Model is not optimized yet, initial parameters are used.
With ModflowDrnSto we come closer, but we do not get the same result as the Pastas Model with the ThresholdTransform. It is not possible to model the ThresholdTransform in a one-cell Modflow model. ThresholdTransform calculates the discharged water using the non-transformed simulation. However, in the Modflow model, the calculation of the discharge is calculated using the simulation that is affected by the larger storage coefficient.
# Generate a Model with ModflowDrnSto
ml_mds = ps.Model(head, constant=False)
modflow = ppmf.ModflowDrnSto(
exe_name=mf6_exe, sim_ws="mf_files/drn_gw", head=head, silent=True
)
mm = ppmf.ModflowModel(prec=prec, evap=evap, modflow=modflow, name="modflow")

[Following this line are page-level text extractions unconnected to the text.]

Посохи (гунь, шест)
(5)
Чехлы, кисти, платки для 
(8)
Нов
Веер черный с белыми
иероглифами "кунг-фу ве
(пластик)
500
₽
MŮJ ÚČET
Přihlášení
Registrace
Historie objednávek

ml_mds.add_stressmodel(mm)
# take parameters from the model with the TarsoModel
p_tt = ml_tt.parameters["optimal"]
ml_mds.set_parameter(f"{mm.name}_d", initial=p_tt["constant_d"])

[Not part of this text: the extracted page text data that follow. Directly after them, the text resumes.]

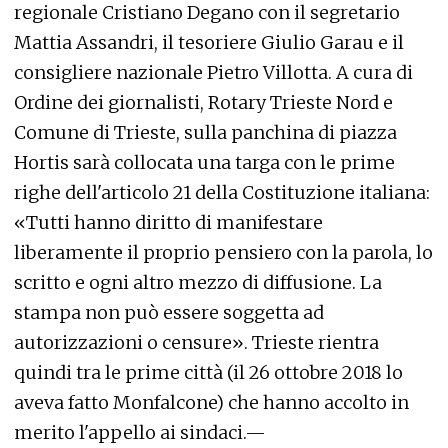
regionale Cristiano Degano con il segretario
Mattia Assandri, il tesoriere Giulio Garau e il
consigliere nazionale Pietro Villotta. A cura di
Ordine dei giornalisti, Rotary Trieste Nord e
Comune di Trieste, sulla panchina di piazza
Hortis sarà collocata una targa con le prime
righe dell'articolo 21 della Costituzione italiana:
«Tutti hanno diritto di manifestare
liberamente il proprio pensiero con la parola, lo
scritto e ogni altro mezzo di diffusione. La
stampa non può essere soggetta ad
autorizzazioni o censure». Trieste rientra
quindi tra le prime città (il 26 ottobre 2018 lo
aveva fatto Monfalcone) che hanno accolto in
merito l'appello ai sindaci.—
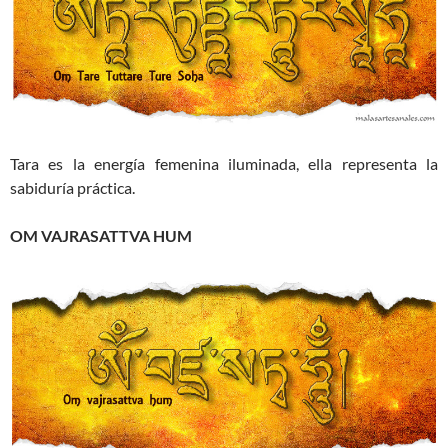
Tara es la energía femenina iluminada, ella representa la
sabiduría práctica.
OM VAJRASATTVA HUM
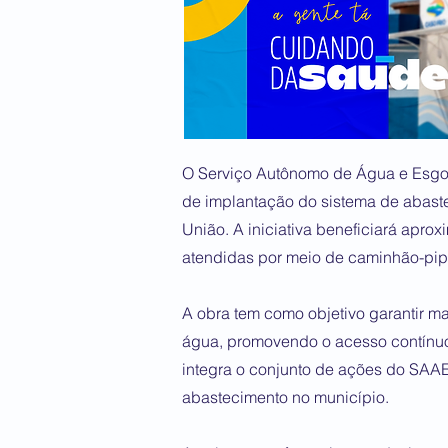
O Serviço Autônomo de Água e Esgot
de implantação do sistema de abas
União. A iniciativa beneficiará apro
atendidas por meio de caminhão-pip
A obra tem como objetivo garantir m
água, promovendo o acesso contínuo 
integra o conjunto de ações do SAAE
abastecimento no município.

ml_mds.set_parameter(f"{mm.name}_c", initial=p_tt["recharge_A"])
s = p_tt["recharge_a"] / p_tt["recharge_A"]
ml_mds.set_parameter(f"{mm.name}_s", initial=s)
ml_mds.set_parameter(f"{mm.name}_f", initial=p_tt["recharge_f"])
h_drn = p_tt["ThresholdTransform_1"] - p_tt["constant_d"]
ml_mds.set_parameter(f"{mm.name}_h_drn", initial=h_drn)
c_drn = p_tt["recharge_A"] * p_tt["ThresholdTransform_2"]
ml_mds.set_parameter(f"{mm.name}_c_drn", initial=c_drn)
s_drn = s / p_tt["ThresholdTransform_2"]
ml_mds.set_parameter(f"{mm.name}_s_drn", initial=s_drn)
# initialize model and plot
ml_mds.initialize()
ax = ml_mds.plot()
Model is not optimized yet, initial parameters are used.
Model is not optimized yet, initial parameters are used.